Spoiler for New Scientist Enigma 1707: (I skipped 1706.)
I was teaching my nephew about arithmetic progressions – sequences like 17, 23, 29,… 677,… in which the common difference between successive terms is a constant. In this one the difference is 6 and the 111th term is 677. Later, he devised his own progression, but consistently replaced digits with capital letters, with different letters for different digits. His sequence was ONE, TWO,… THREE,… with the 111th term being THREE. The common difference was odd and more than the number represented by SIX.
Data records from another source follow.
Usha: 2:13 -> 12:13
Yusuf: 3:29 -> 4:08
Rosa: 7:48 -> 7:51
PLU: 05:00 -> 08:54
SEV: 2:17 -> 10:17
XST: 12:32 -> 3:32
Tell me the number represented by SENT?
If d is the difference then we know: d is odd, TWO-ONE=d, and ONE+110d=THREE. The latter two statements can be combined to make:
TWO00 + TWO0 + ONE -ONE00 - ONE0 ------ THREE
Denote the carries into the first four columns (which, since there are subtractions, can be negative or positive) as c1, c2, c3, c4. So for instance we have c1+T-O=T. O must equal c1, and O cannot be 0 if leading zeroes are disallowed (and it can’t be negative!), and c1 cannot be more than 1, so O=c1=1. Then TWO is odd, so ONE must be even; E must be even.
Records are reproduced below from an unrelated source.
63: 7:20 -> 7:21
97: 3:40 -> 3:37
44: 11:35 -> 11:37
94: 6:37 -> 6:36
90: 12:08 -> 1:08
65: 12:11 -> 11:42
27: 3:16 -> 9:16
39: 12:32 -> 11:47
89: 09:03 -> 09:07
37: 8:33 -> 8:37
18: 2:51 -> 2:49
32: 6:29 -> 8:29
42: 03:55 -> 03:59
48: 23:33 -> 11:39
In column 3, O+W+O-E-N=2+W-(E+N); E+N must be at least 2, so 2+W-(E+N)<10 and c2 < 1.
In column 2, c2+W+T-N-1=10+H and so W+T=11+H+N>13. So W>4.
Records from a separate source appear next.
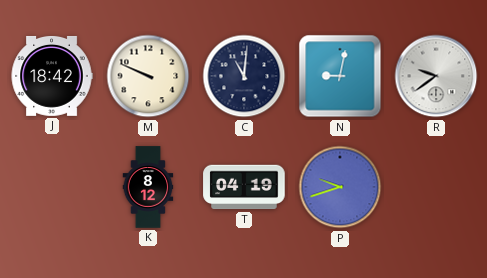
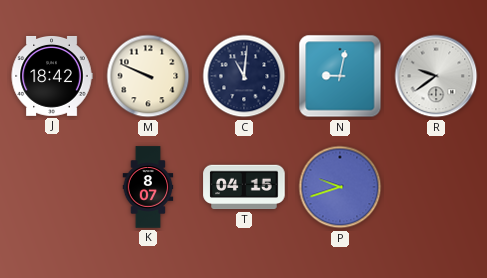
K: 8:12 -> 8:07
T: 04:19 -> 04:15
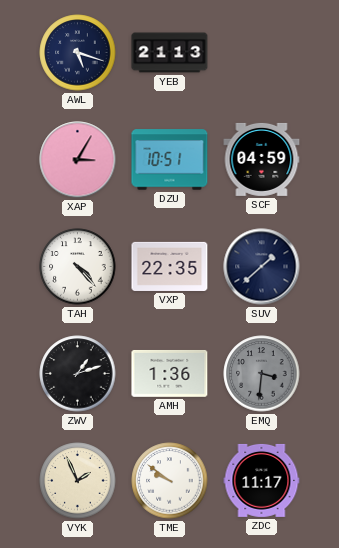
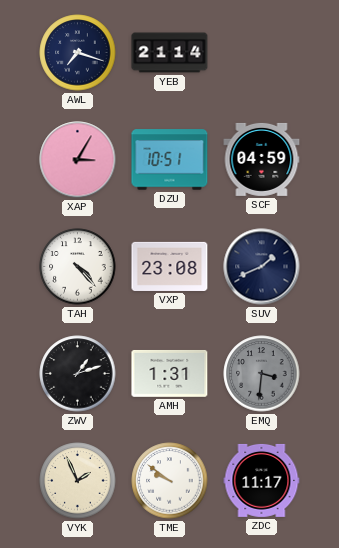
AWL: 5:18 -> 7:18
YEB: 21:13 -> 21:14
VXP: 22:35 -> 23:08
SUV: 1:38 -> 1:41
AMH: 1:36 -> 1:31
Consider column 4; c4=0, so O+N-E=E or O+N-E=10+E or O+N+E=E-10. That is, N+1=2E or N-9=2E or N+11=2E. So if E = 0, 2, 4, 6, 8 then N = 9, 3, 7, 1 (not allowed), or 5.
Try E=2, N=3. Then c3=0 and column 3 is W-3=R. W=5 and W=6 are ruled out, since R cannot be 2 or 3. If W=7, R=4. Then W+T-N-1=3+T=10+H and H must be 1 or 2, neither of which is allowed. If W=8, R=5, and W+T-N-1=4+T=10+H and the only possibility is T=6, H=0.
Does that work? ONE=132, TWO=681, d=549, and THREE=60522=132+110*549 as required. The three remaining digits are 4, 7, and 9; if S=4 then SIX=479 or 497 either of which is less than d. All requirements are satisfied, and SENT=4236.
I haven’t checked for additional solutions, but presumably there are none.